(Beginning of MATERIAL TO PROCESS)
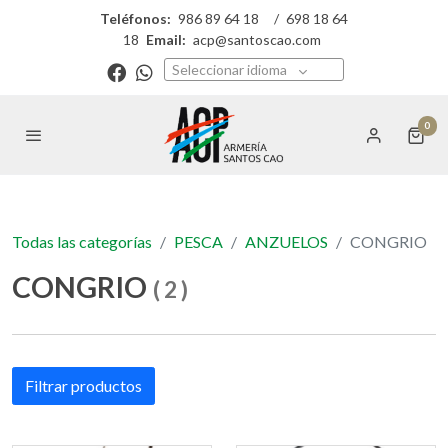
Teléfonos:
986 89 64 18
/
698 18 64
18
Email:
acp@santoscao.com
Seleccionar idioma
0
Todas las categorías
PESCA
ANZUELOS
CONGRIO
CONGRIO
(
2
)
Filtrar productos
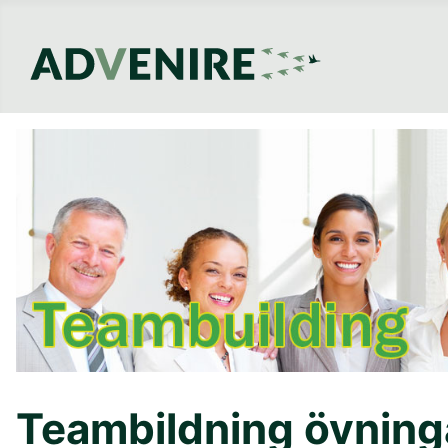
Teambildning övning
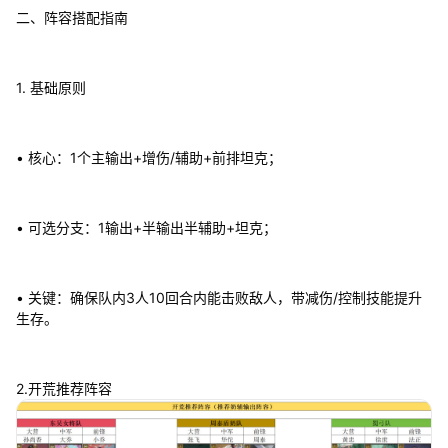
二、阵容搭配指南
1. 基础原则
• 核心：1个主输出+增伤/辅助+前排坦克；
• 可选分支：1输出+半输出半辅助+坦克；
• 关键：确保队内3人10回合内能击败敌人，带减伤/控制技能提升
生存。
2.开荒推荐阵容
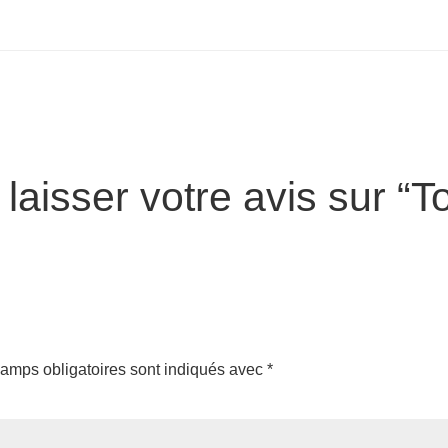
laisser votre avis sur “T
amps obligatoires sont indiqués avec
*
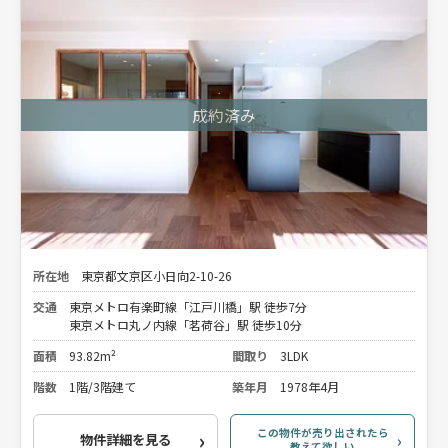
所在地
東京都文京区小日向2-10-26
交通
東京メトロ有楽町線「江戸川橋」駅 徒歩7分
東京メトロ丸ノ内線「茗荷谷」駅 徒歩10分
面積
93.82m²
間取り
3LDK
階数
1階/3階建て
築年月
1978年4月
この物件が売り出されたら
物件詳細を見る
教えて欲しい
(End of MATERIAL TO PROCESS)
■ PROBLEM
In your copy, exclude the pictures and repeat each entry above exactly.

■ REPLY
Teléfonos:
986 89 64 18
/
698 18 64
18
Email:
acp@santoscao.com
Seleccionar idioma
0
Todas las categorías
PESCA
ANZUELOS
CONGRIO
CONGRIO
(
2
)
Filtrar productos
Teambildning övning
二、阵容搭配指南
1. 基础原则
• 核心：1个主输出+增伤/辅助+前排坦克；
• 可选分支：1输出+半输出半辅助+坦克；
• 关键：确保队内3人10回合内能击败敌人，带减伤/控制技能提升
生存。
2.开荒推荐阵容
laisser votre avis sur “T
amps obligatoires sont indiqués avec
*
所在地
東京都文京区小日向2-10-26
交通
東京メトロ有楽町線「江戸川橋」駅 徒歩7分
東京メトロ丸ノ内線「茗荷谷」駅 徒歩10分
面積
93.82m²
間取り
3LDK
階数
1階/3階建て
築年月
1978年4月
この物件が売り出されたら
物件詳細を見る
教えて欲しい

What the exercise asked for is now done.